The book, Wild Mushrooming: A Guide for Foragers, is a result of five years of painstaking research into every claim a species of mushroom found in Australia is edible.
They found a lot of dubious claims, especially on the internet.
"What we say is that rather than trying to learn every type of edible mushroom you can, it's better to learn a few really thoroughly,' Dr Pouliot said.
"If you know every detail you can never confuse them with something else."
The safest mushrooms to gather are the ones that have been introduced from Europe because people have devoted millennia to trial and occasionally fatal error.
Scientists know less about Australia's native fungi. Indigenous people had detailed knowledge but a lot of it was lost in the trauma and dislocation of colonisation.
They and Traditional Owners are piecing that knowledge back together but it is a slow process, Dr Pouliot said.
The work is taking on added importance as more Australians discover the joys of foraging in a return to cultural traditions from the past.
"I call it a 'fungal awakening' of sorts. A lot of people are becoming interested in them and not just as food," Dr Pouliot said.
"I get calls from sculptors, people who write fiction, theatre directors. They are all trying to bring these curious organisms into their art.
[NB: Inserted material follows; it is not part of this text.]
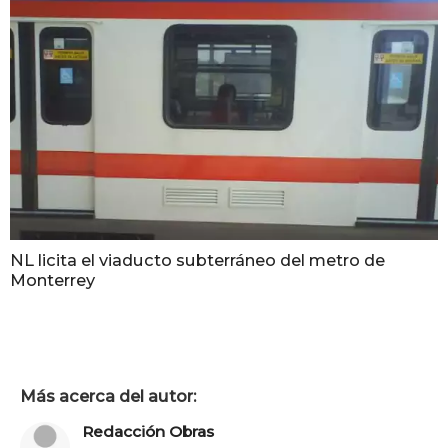
NL licita el viaducto subterráneo del metro de
Monterrey
Más acerca del autor:
Redacción Obras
It's a very exciting time."
Dr Pouliot said there were lots of reasons people were increasingly interested in fungi.
"It's finally become part of our consciousness that biodiversity isn't just flora and fauna," she said.
"People are increasingly aware that fungi plays this incredibly important role in recycling organic matter and transporting nutrients.
"But other factors have contributed, like the lockdown. People were spending more time closer to home and looking for activities like growing...mushrooms."
Dr Pouliot will run multiple seminars in the region over the next month including in and around Bendigo.
The first takes place in Lockwood on Tuesday. Another will take place in Bendigo in April. Bookings are essential.